== Work order ==
Count only the lines of the records that hold "Agadir", then give the number without any other words.

Dataset entries
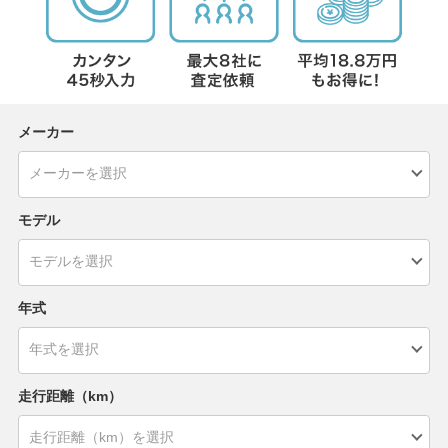
メーカー
モデル
年式
走行距離（km）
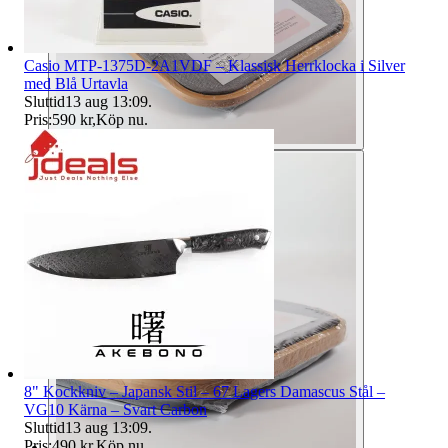
Casio MTP-1375D-2A1VDF – Klassisk Herrklocka i Silver
med Blå Urtavla
Sluttid
13 aug 13:09
.
Pris:
590 kr
,
Köp nu
.
8" Kockkniv – Japansk Stil – 67 Lagers Damascus Stål –
VG10 Kärna – Svart Carbon
Sluttid
13 aug 13:09
.
Pris:
490 kr
,
Köp nu
.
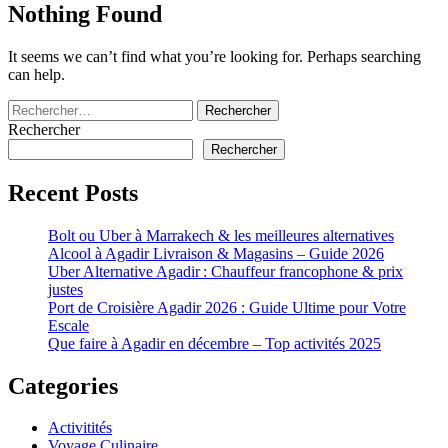
Nothing Found
It seems we can’t find what you’re looking for. Perhaps searching
can help.
Rechercher :
Rechercher
Rechercher
Recent Posts
Bolt ou Uber à Marrakech & les meilleures alternatives
Alcool à Agadir Livraison & Magasins – Guide 2026
Uber Alternative Agadir : Chauffeur francophone & prix
justes
Port de Croisière Agadir 2026 : Guide Ultime pour Votre
Escale
Que faire à Agadir en décembre – Top activités 2025
Categories
Activitités
Voyage Culinaire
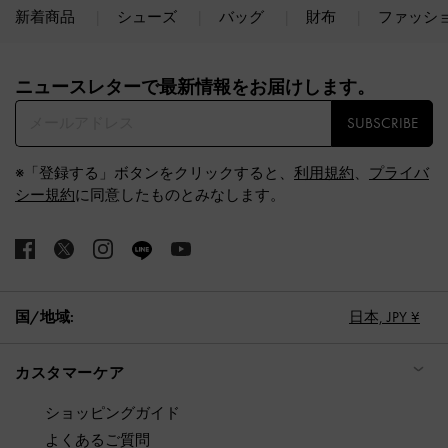
新着商品
シューズ
バッグ
財布
ファッシ
Site footer
ニュースレターで最新情報をお届けします。​
SUBSCRIBE
※「登録する」ボタンをクリックすると、
利用規約
、
プライバ
シー規約
に同意したものとみなします。
国/地域:
日本,
JPY ¥
カスタマーケア
ショッピングガイド
よくあるご質問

== Answer for the task ==
4